INPUT MATERIAL:
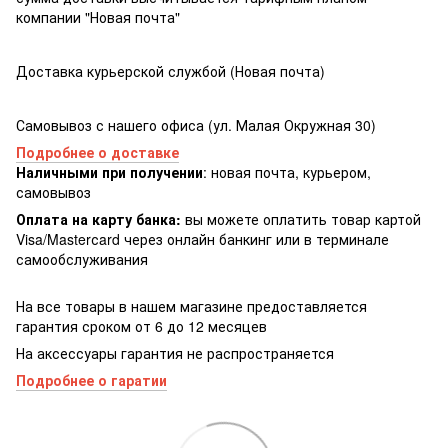
компании "Новая почта"
Доставка курьерской службой (Новая почта)
Самовывоз с нашего офиса (ул. Малая Окружная 30)
Подробнее о доставке
Наличными при получении
: новая почта, курьером,
самовывоз
Оплата на карту банка:
вы можете оплатить товар картой
Visa/Masterсard через онлайн банкинг или в терминале
самообслуживания
На все товары в нашем магазине предоставляется
гарантия сроком от 6 до 12 месяцев
На аксессуары гарантия не распространяется
Подробнее о гаратии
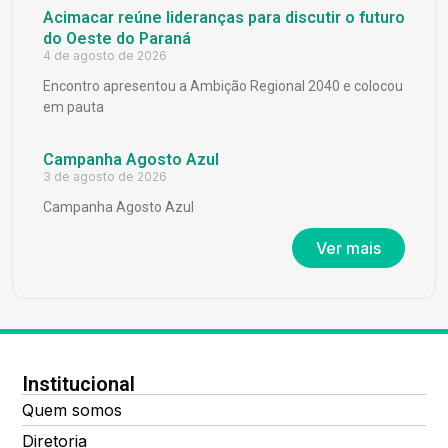
Acimacar reúne lideranças para discutir o futuro
do Oeste do Paraná
4 de agosto de 2026
Encontro apresentou a Ambição Regional 2040 e colocou
em pauta
Campanha Agosto Azul
3 de agosto de 2026
Campanha Agosto Azul
Ver mais
Institucional
Quem somos
Diretoria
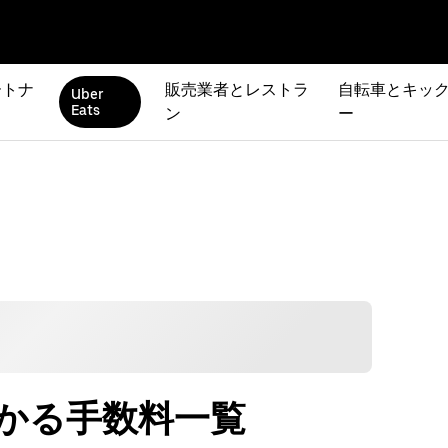
ートナ
販売業者とレストラ
自転車とキック
Uber
Eats
ン
ー
にかかる手数料一覧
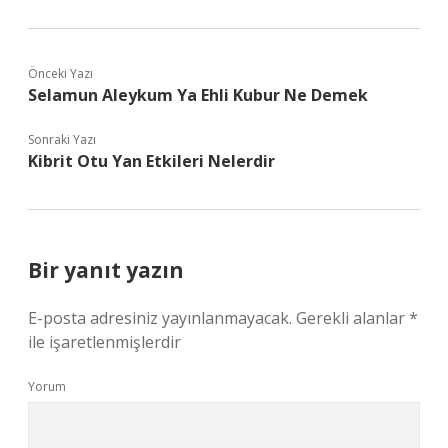
Önceki Yazı
Selamun Aleykum Ya Ehli Kubur Ne Demek
Sonraki Yazı
Kibrit Otu Yan Etkileri Nelerdir
Bir yanıt yazın
E-posta adresiniz yayınlanmayacak.
Gerekli alanlar
*
ile işaretlenmişlerdir
Yorum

ASSIGNED TASK: Go through the material above and copy each line that holds the string "Подробнее".

EXERCISE OUTPUT:
Подробнее о доставке
Подробнее о гаратии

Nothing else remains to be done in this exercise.